A thin young man with a wispy red beard and clear plastic glasses came out of the voting booth. He, too, had voted for Abutbul. “I’m a Gur Hasid,” he said. “The rebbe said to vote for him. That’s it. I don’t look to the right and I don’t look to the left. There are no issues that are important to me. What’s important to me is what he said.”
A pair of young religious boys with short sidelocks and sneakers came up to one of the Hassidic parties’ tables and tried to bum a cigarette off one of the young men. They couldn’t have been more than 10 years old. Asked if there was a soccer court or somewhere else for them to spend their free time after school, they chuckled. “Abutbul’s a cheapskate,” one said.
In a more secular part of town, the Water Tower neighborhood, Dmitry Diga stood outside and tried to convince passersby to vote for the secular Cohen for mayor and Yelena Konianski for city council. A security guard on the Jerusalem light rail system and an immigrant from Ukraine who converted to Judaism while in the army, he said there was nothing for young people to do in Beit Shemesh. “All you have here are corner stores and parks to get drunk in.”

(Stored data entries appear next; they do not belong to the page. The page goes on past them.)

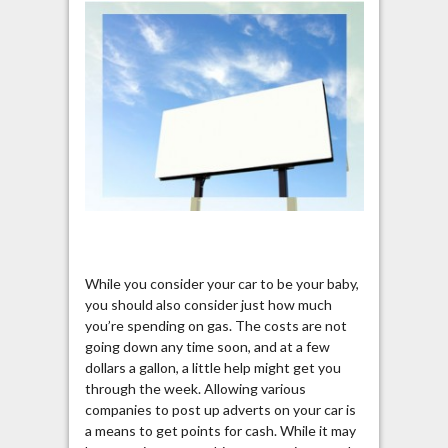
While you consider your car to be your baby,
you should also consider just how much
you’re spending on gas. The costs are not
going down any time soon, and at a few
dollars a gallon, a little help might get you
through the week. Allowing various
companies to post up adverts on your car is
a means to get points for cash. While it may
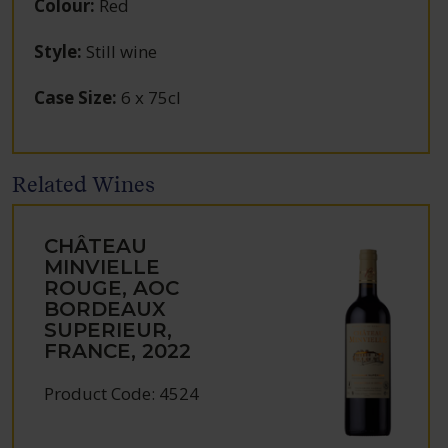
Colour
:
Red
Style
:
Still wine
Case Size
:
6 x 75cl
Related Wines
CHÂTEAU
MINVIELLE
ROUGE, AOC
BORDEAUX
SUPERIEUR,
FRANCE, 2022
Product Code: 4524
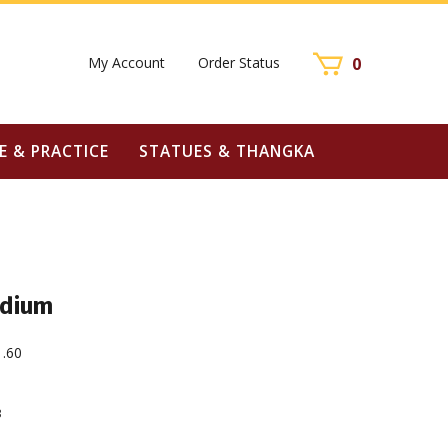
My Account
Order Status
0
E & PRACTICE
STATUES & THANGKA
edium
1.60
3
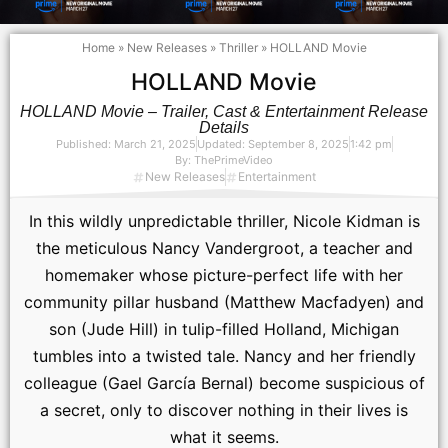
Home
»
New Releases
»
Thriller
»
HOLLAND Movie
HOLLAND Movie
HOLLAND Movie – Trailer, Cast & Entertainment Release
Details
Published:
March 21, 2025
Updated: September 8, 2025
1:42 pm
By:
ThePrimeVideo
New Releases
Entertainment
In this wildly unpredictable thriller, Nicole Kidman is
the meticulous Nancy Vandergroot, a teacher and
homemaker whose picture-perfect life with her
community pillar husband (Matthew Macfadyen) and
son (Jude Hill) in tulip-filled Holland, Michigan
tumbles into a twisted tale. Nancy and her friendly
colleague (Gael García Bernal) become suspicious of
a secret, only to discover nothing in their lives is
what it seems.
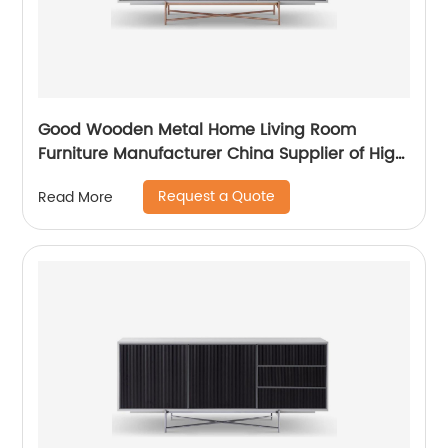
Good Wooden Metal Home Living Room
Furniture Manufacturer China Supplier of High
Quality Modern Laminate Stainless Steel
Request a Quote
Read More
Ceramic High Sideboard Cabinet Case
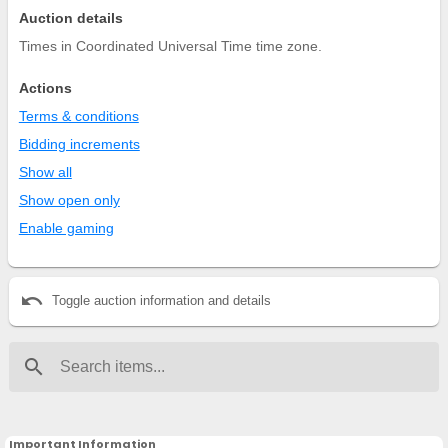
Auction details
Times in Coordinated Universal Time time zone.
Actions
Terms & conditions
Bidding increments
Show all
Show open only
Enable gaming
undo
Toggle auction information and details
search
Important Information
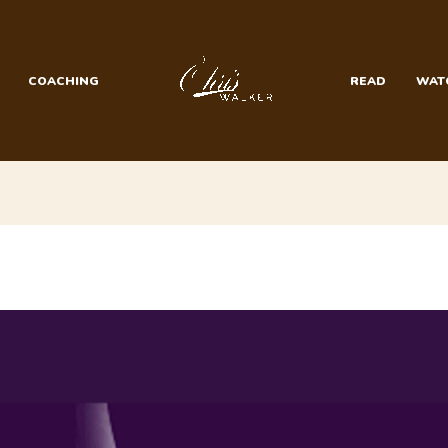
COACHING
READ
WAT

Rosa Reich, seated nearby, herself an immigrant from Ukraine, said “the city is dirty. There are no community centers. There are no after school activities for the kids. There is no tennis. And on Shabbat I don’t even go out of the house.”
Maybe, Diga said, noting the deep secular-religious divide, “we should just split into two cities.”
But in the Scheinfeld neighborhood, home to many English-speaking religious residents, there was no talk of disengagement and plenty of spirited campaigning. “The issue is, will this city be a place for all or just for certain segments?” said Jonathan Duker, a religious educator whose son goes to the boys branch of the Orot School that was at the center of a December 2011 uproar, when extremist factions from within the ultra-Orthodox neighborhood were filmed spitting and cursing at the eight-year-old Na’ama Margolese on her way to school. “Every parent had to deal with that kind of behavior,” said Duker. His son added, “They threw fish at me.”
Shortly after Duker asserted that Abutbul had tried to “stifle religious Zionist culture,” Cohen showed up at the Uziel Elementary school to cast his vote. The crowd of supporters began chanting and Cohen told them to “save it” for later. “Now: rabota, rabota,” he said, using the Russian word for work.
Speaking briefly to The Times of Israel, Cohen said he assumed that most English speakers in Beit Shemesh want “a normal life, in a normal, clean city. No one here is looking for a religious war,” he said, “at least not me.”
Finally, after speaking with Tilahon Mula, an Ethiopian immigrant who said he supported Cohen because Abutbul had not followed through on his promise to build a synagogue for members of the community, The Times of Israel reached Beit Shemesh’s most famous resident over the phone. Rabbi MK (Yesh Atid) Dov Lipman, who was pushed into politics by the rising tide of extremism in the city, said the two primary issues at stake were “overall mismanagement” and the ceding of control to extremists.
Asked which way it would go in this closely contested and pivotal race, Lipman said, “I think it all comes down to the percentage of secular voters who come out to vote. The norm is 50 percent, in which case Eli [Cohen] can’t win. If we get 70 percent [turnout], then I think he will.”